Colin Cushnie – Vice President for Energy Procurement, Southern California Edison
Some clean energy advocates say the RFP, for 400 MW to 800 MW of peaking capacity, violates an Arizona Corporation Commission-imposed moratorium on building new natural gas generation. APS says it does not. And, Burke said, the RFP requests up to 100 MW of energy storage, up to 100 MW of renewables plus storage, and up to 100 MW of distributed generation.
“That means 300 MW of a 400 MW procurement could be clean energy,” he said. “This is a measured approach to protect reliability while allowing us to use these technologies. As they mature, and costs go down, more storage will show up in our plans.”
Southern California Edison anticipates a similar cost curve.

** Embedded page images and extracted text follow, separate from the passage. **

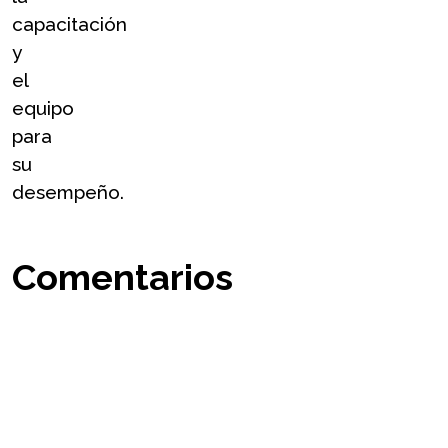
capacitación 
y 
el 
equipo 
para 
su 
desempeño.
Comentarios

The utility’s 2015 plan to replace its retiring San Onofre nuclear plant was a step toward the clean portfolio approach, Vice President for Energy Procurement Colin Cushnie told Utility Dive.
“We contracted for a substantial amount of carbon free distributed resources to serve the transmission-constrained Los Angeles Basin,” he said. “That preferred resources pilot (PRP) is the direction we are headed in. We are now doing the same thing for the Moorpark local capacity area to replace the proposed Puente project.”
Private sector providers for SCE’s first local capacity requirement procurement are now completing deployment, Cushnie said. “Our real world experience with the DER portfolio is limited, but we think the RMI report’s premise is sound. DERs are cost-competitive, can be located in transmission constrained areas where siting a power plant is difficult, and can be scaled up as the need grows.”
Testing of the PRP process will be complete by the end of the summer, said SCE Head of Integrated Innovation and Modernization Sergio Islas.
“There is a lot of work at SCE and across the country on proof of concept portfolio projects,” Islas told Utility Dive. “But the scale of this PRP to meet demand with a portfolio of DER very similar to what RMI proposes is unprecedented.”